Field & Stream

The Never-Ending Season

IT’S DARK and raining on the Canadian prairie. Most sane people are still tucked in bed or just putting on a pot of coffee. But the group of us getting soaked to the bone setting out decoys and brushing in A-frame blinds in a cut pea field are all certifiable. We’re jonesing for cupped wings, and the only way to get our fix is to wake up before the ducks and geese fly from their roost waters to these grain fields to feed.

The morning is full of the usual anticipation, plus an extra helping. That’s because we’re hunting one of the oldest birds in the world: the sandhill crane, a flying, 4-foot-tall velociraptor with a wingspan of up to 7 feet. At first light their distinctive purrs break the prairie stillness, and we are all now very awake. Their razor-sharp talons dwarf the spurs of any 3-year-old tom. Sandhills have long and pointed beaks, and they aren’t afraid to spear you or your retriever with them.

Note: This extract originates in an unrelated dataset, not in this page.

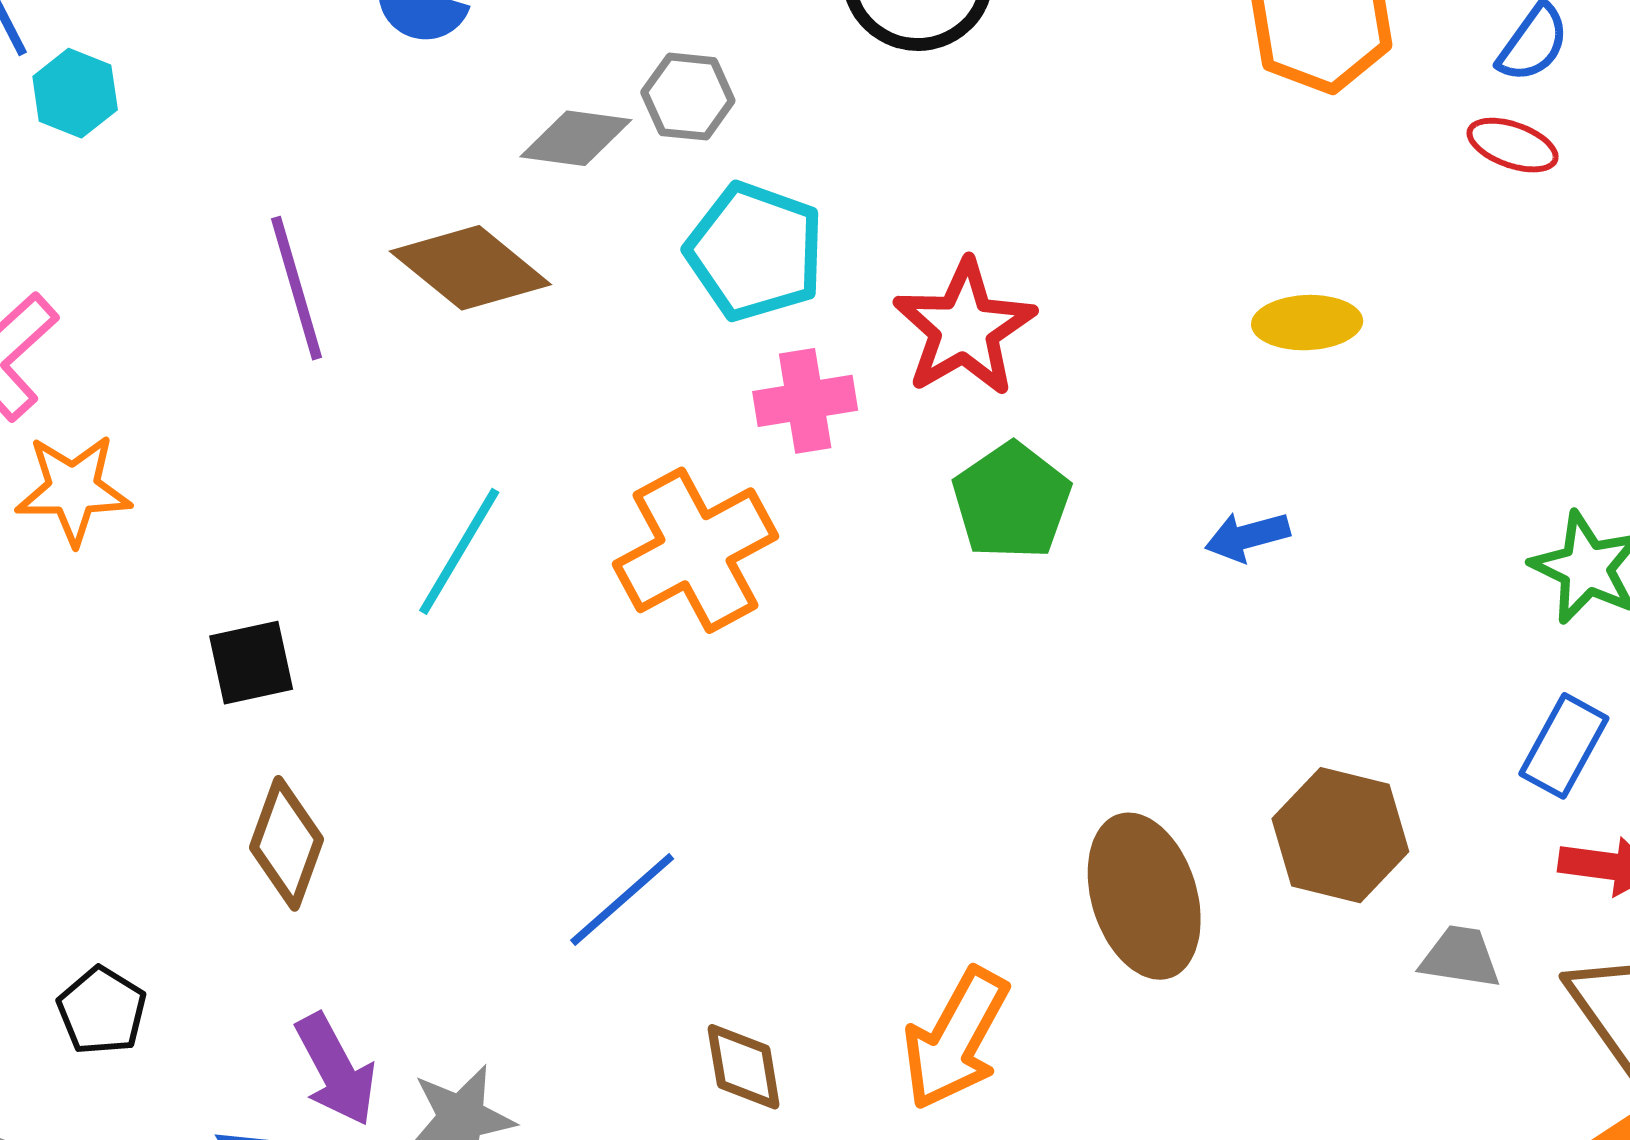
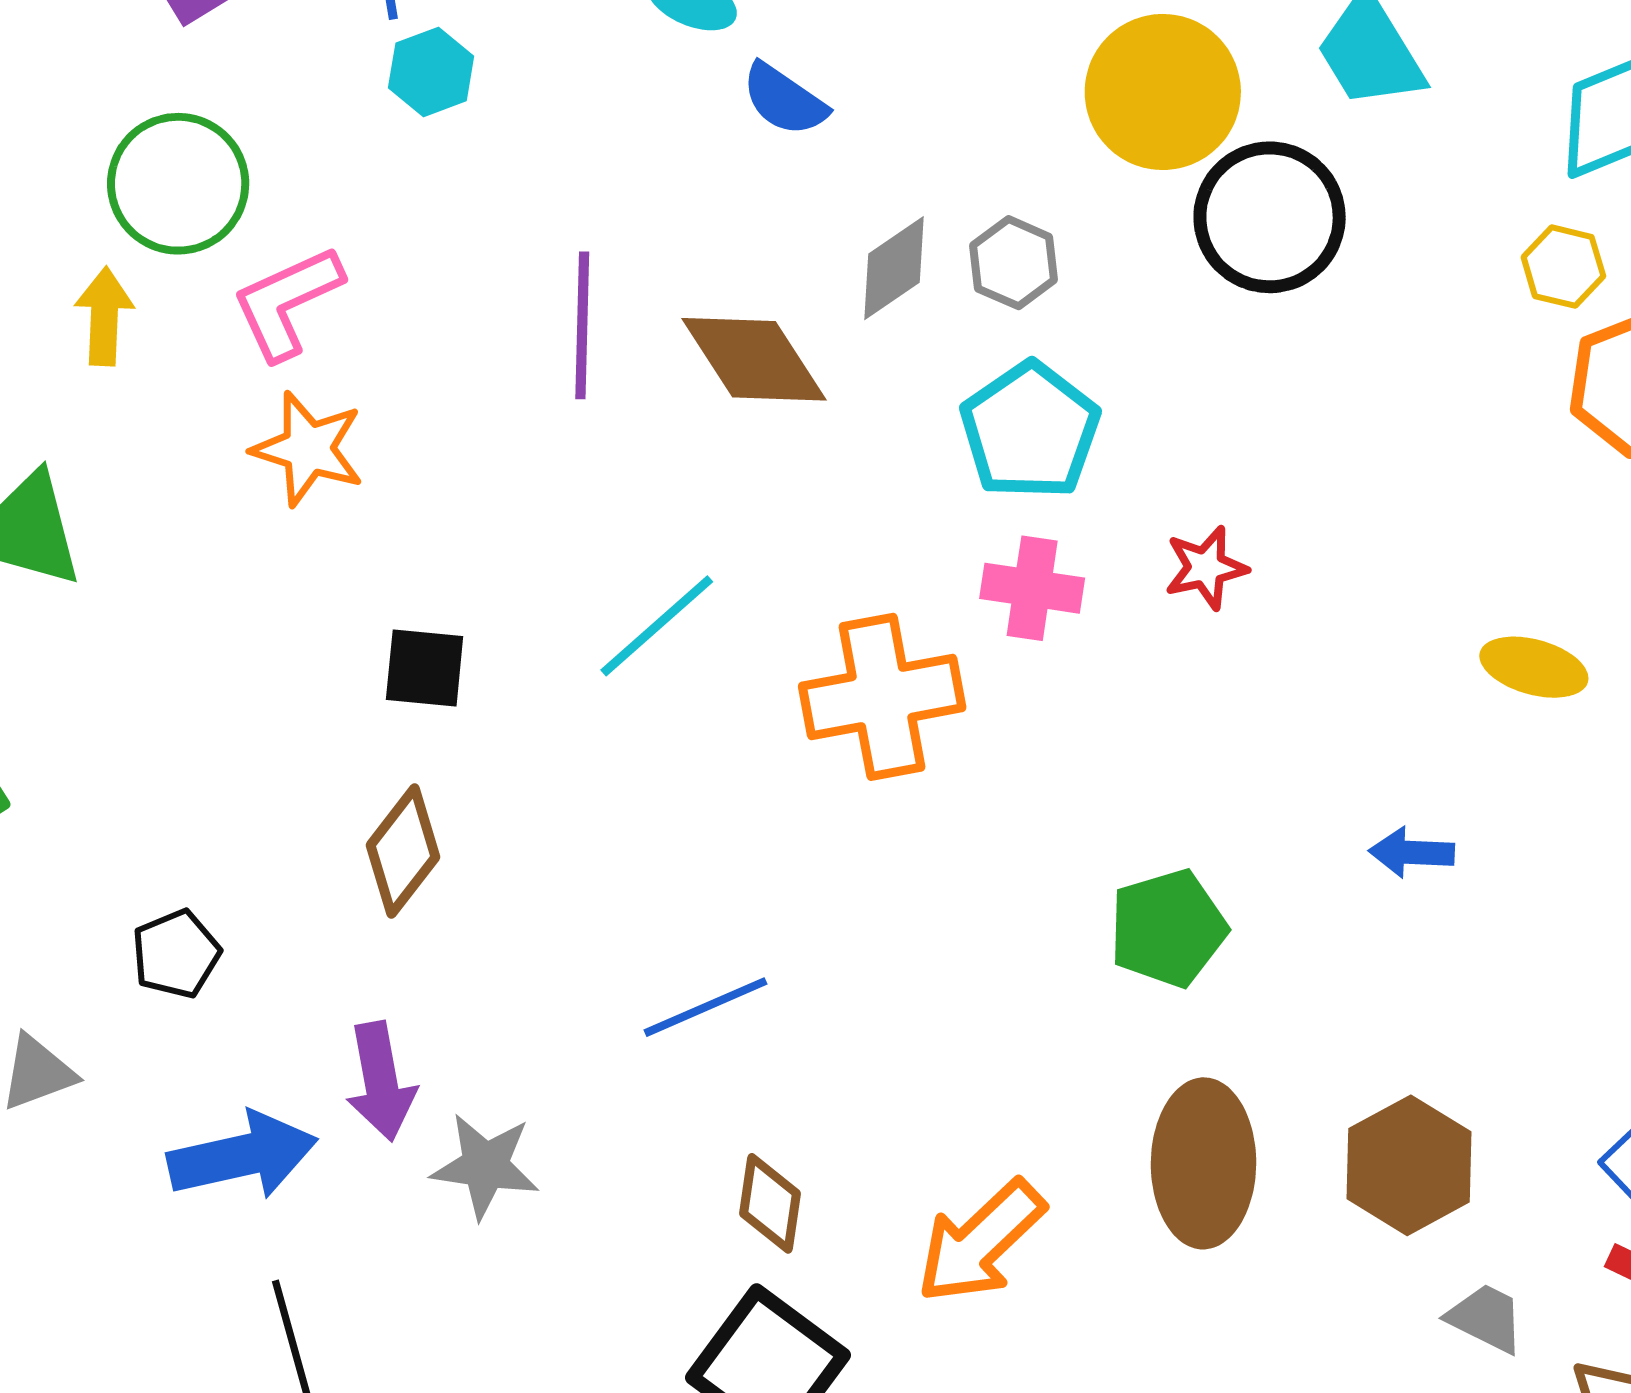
gray diamond: (576, 138) -> (894, 268), turned -60
red star: (964, 328) -> (1206, 568), size x0.6
green pentagon: (1012, 501) -> (1168, 928), moved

The first cranes glide into the decoys. Some of us have never hunted them before, but even we can tell that once the sandhills commit, there’s no backpedaling. They are big and clumsy and can’t gain altitude fast enough as we raise our shotguns in unison. Most of the birds tumble from the sky in a tangle of wings and legs, but two sail into the peas. Our guide, Dusty Brown, doesn’t hesitate to stomp through the muddy Saskatchewan stubble toward one of them. The bird spouts a vicious hiss and spreads its wings.

But Brown gives the crane a swift boot right in the chest and it flops back. He finishes it quickly. He has to get the crane to the ground to kill it and protect himself and his Lab, Briley. The second, less experienced crane guide is far more tentative, dancing around the second sandhill like a nervous boxer in the opening round of a fight.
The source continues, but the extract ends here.